抗体の溶液組成物は、典型的には水系になり、水に加えて、賦形剤、例えば緩衝系、多重使用を対象とする場合は防腐剤、キレート剤、組成物の張性をヒト組織の近似張性に調節するための等張化剤、および／または可溶化剤もしくは安定剤もしくは薬剤、例えば洗浄剤、界面活性剤、あるいは同類の物などを含んでよい。溶液における長期間貯蔵のために適切に安定な調合物を達成することは、かなり挑戦的で有り得る。溶解性ならびに化学的および物理的安定性は、実験手順の設計（ｄｅｓｉｇｎ−ｏｆ−ｅｘｐｅｒｉｍｅｎｔ ｐｒｏｃｅｄｕｒｅ）を用いて例えば、ｐＨ、種々の賦形剤の含有（または非含有）、ならびに賦形剤の種類および濃度を変化させることにより改善され得る。

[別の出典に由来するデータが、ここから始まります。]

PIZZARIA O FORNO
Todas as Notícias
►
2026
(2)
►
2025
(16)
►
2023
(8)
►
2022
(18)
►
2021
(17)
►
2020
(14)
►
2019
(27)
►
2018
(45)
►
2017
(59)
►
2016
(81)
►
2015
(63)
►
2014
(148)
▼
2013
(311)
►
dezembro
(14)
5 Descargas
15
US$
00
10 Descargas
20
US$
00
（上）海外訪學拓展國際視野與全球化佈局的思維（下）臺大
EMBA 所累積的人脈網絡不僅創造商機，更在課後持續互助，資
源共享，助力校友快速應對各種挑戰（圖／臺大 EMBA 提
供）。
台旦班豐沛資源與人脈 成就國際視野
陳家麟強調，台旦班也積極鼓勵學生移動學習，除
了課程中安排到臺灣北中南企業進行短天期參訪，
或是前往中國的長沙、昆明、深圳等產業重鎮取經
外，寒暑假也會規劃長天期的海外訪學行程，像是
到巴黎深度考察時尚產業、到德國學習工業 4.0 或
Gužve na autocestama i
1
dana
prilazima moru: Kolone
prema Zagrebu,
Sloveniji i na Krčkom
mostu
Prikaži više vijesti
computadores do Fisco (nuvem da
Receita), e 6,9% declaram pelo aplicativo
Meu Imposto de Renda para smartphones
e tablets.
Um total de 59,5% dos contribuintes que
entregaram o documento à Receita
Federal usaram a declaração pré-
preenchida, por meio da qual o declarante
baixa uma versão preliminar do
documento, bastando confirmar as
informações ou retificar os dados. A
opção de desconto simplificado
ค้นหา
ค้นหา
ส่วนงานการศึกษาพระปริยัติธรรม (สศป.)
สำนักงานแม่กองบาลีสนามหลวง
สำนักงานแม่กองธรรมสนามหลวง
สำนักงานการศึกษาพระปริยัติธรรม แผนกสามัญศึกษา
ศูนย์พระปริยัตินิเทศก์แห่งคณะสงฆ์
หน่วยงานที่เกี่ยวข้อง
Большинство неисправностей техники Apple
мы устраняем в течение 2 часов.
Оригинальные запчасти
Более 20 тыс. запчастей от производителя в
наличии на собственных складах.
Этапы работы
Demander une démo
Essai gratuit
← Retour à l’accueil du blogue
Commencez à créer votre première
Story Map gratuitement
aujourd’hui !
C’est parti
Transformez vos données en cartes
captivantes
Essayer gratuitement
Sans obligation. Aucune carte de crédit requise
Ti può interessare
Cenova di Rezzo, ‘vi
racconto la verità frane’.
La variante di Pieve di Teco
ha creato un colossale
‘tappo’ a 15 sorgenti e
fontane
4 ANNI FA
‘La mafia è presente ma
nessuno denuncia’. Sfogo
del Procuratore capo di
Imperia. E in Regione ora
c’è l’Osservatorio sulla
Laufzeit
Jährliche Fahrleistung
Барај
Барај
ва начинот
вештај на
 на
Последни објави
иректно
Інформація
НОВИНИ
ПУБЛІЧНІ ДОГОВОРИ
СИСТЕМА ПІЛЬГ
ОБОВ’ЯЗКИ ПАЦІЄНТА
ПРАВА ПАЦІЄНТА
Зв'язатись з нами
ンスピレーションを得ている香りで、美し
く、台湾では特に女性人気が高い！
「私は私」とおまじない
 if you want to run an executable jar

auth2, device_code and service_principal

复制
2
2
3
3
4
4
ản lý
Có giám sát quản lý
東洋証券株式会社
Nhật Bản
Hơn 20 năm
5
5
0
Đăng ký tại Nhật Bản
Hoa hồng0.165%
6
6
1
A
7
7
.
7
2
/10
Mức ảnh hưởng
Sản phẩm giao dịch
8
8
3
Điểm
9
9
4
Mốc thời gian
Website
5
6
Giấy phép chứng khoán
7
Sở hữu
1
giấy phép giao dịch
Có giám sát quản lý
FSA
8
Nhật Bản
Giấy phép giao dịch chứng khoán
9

薬物を調合することに関する一般的な情報の出典は、Ｒｅｍｉｎｇｔｏｎ：Ｔｈｅ Ｓｃｉｅｎｃｅ ａｎｄ Ｐｒａｃｔｉｃｅ ｏｆ Ｐｈａｒｍａｃｙである。Ｗ．Ｗａｎｇら、Ａｎｔｉｂｏｄｙ Ｓｔｒｕｃｔｕｒｅ，Ｉｎｓｔａｂｉｌｉｔｙ，ａｎｄ Ｆｏｒｍｕｌａｔｉｏｎ，９６ Ｊ．Ｐｈａｒｍ．Ｓｃｉ．１〜２６（２００７年）は、抗体の調合に有用な一般的出典である。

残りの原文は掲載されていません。